Inhaled Treprostinil (Tyvaso): TETON-1/2 Results in IPF
UT's Tyvaso (inhaled treprostinil): TETON-2 FVC +95.6mL (p<0.0001), TETON-1 +130.1mL. IP/EP2/PPARγ. FDA sNDA Q3 2026, priority review.
Introduction: How a Prostacyclin Became an Antifibrotic
Inhaled Treprostinil (Tyvaso®, United Therapeutics) was originally approved for pulmonary arterial hypertension (PAH, WHO Group 1) and pulmonary hypertension associated with interstitial lung disease (PH-ILD, WHO Group 3).
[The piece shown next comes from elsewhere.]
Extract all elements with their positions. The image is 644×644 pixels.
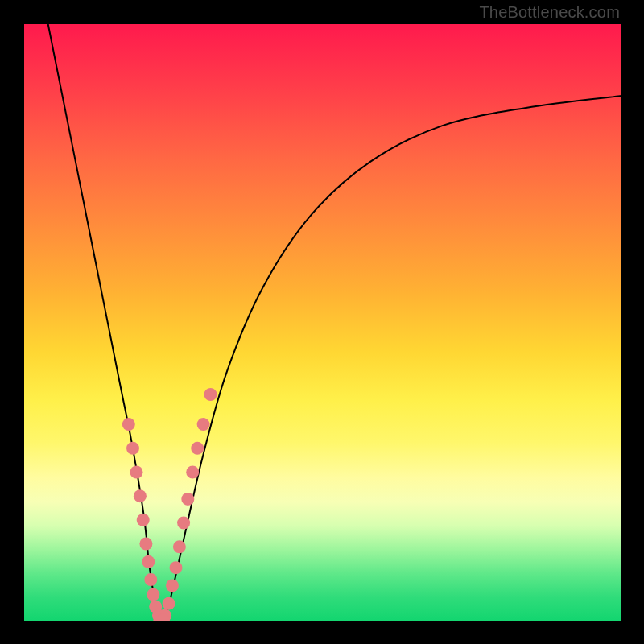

In 2025-2026, however, the back-to-back Phase 3 readouts of TETON-2 and TETON-1 established something unprecedented: a pulmonary vasodilator slowing FVC decline in idiopathic pulmonary fibrosis (IPF) through a mechanism entirely orthogonal to the existing antifibrotic standard of care.
Within the broader IPF treatment landscape 2026, Treprostinil now stands out as the closest-to-approval next-generation antifibrotic candidate — with FDA sNDA filing targeted for Q3 2026.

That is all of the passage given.